Fast Simulation of Convolutionally Coded Communication System for Performance Evaluation With A Novel Noise Gauging Method

To estimate the probability Pe of an error event to an accuracy in variance not exceeding ${ \in ^2}P_e^2$, conventional Monte Carlo (MC) requires approximately 1/(ϵ2Pe) simulation runs. Hence the low error probabilities demanded for ultra-reliable communication pose a significant issue in simulation-based evaluation of transmission performance. Advanced fast simulation techniques are therefore coveted. Conceptually, we may view a sequence of symbols transmitted by a communication system as a point in a multidimensional space. Channel distortion and noise may cause displacement of the point. The receiver commits an error if it fails to recover the transmitted point location from the received. The efficiency of a simulator depends on how sharply it can differentiate error-causing and non-error-causing displacements and how simply it can determine the probability of encountering an error-causing displacement. We consider convolutionally coded communication in which the receiver employs Viterbi decoding.
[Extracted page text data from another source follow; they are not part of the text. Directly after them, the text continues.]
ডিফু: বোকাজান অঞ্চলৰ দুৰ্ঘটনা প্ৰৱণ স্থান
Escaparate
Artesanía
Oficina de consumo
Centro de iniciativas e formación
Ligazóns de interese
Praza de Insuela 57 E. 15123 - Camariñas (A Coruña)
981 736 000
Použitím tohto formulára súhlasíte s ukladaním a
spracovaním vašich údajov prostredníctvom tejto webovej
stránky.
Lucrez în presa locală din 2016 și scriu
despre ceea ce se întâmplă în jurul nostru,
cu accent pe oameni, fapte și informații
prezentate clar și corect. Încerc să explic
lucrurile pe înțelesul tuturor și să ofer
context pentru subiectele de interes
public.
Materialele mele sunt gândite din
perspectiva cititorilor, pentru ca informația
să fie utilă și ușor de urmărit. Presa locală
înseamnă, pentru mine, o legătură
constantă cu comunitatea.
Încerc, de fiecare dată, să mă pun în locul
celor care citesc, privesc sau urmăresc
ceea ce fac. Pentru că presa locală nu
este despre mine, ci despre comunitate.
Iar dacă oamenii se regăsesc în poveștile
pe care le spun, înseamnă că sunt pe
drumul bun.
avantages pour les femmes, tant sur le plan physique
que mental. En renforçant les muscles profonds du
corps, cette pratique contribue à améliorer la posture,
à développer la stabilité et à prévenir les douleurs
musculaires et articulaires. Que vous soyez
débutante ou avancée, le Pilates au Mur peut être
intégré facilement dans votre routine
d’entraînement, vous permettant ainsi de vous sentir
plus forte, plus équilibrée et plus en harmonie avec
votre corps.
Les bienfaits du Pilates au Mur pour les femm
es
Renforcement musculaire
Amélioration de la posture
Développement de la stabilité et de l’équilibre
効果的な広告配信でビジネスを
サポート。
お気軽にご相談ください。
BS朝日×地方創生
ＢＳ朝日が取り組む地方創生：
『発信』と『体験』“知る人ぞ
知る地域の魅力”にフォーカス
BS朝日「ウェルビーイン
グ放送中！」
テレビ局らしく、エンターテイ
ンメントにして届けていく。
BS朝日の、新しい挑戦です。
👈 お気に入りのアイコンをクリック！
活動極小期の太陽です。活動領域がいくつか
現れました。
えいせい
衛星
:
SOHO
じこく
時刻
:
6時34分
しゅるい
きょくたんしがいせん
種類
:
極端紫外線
We propose a corresponding noise gauging function (NGF) which can make relatively sharp differentiation between error-causing and non-error-causing noise vectors. We also propose a way to estimate the distribution of the NGF values to support error rate evaluation. The result is employed in an MC-type technique that adaptively shapes the histogram of the NGF values of the generated noise vector samples towards one that minimizes the variance in Pe estimation under given number of simulation runs. Simulation considering the additive white Gaussian noise channel shows an approximately one to two orders of magnitude in speed-up compared to conventional MC.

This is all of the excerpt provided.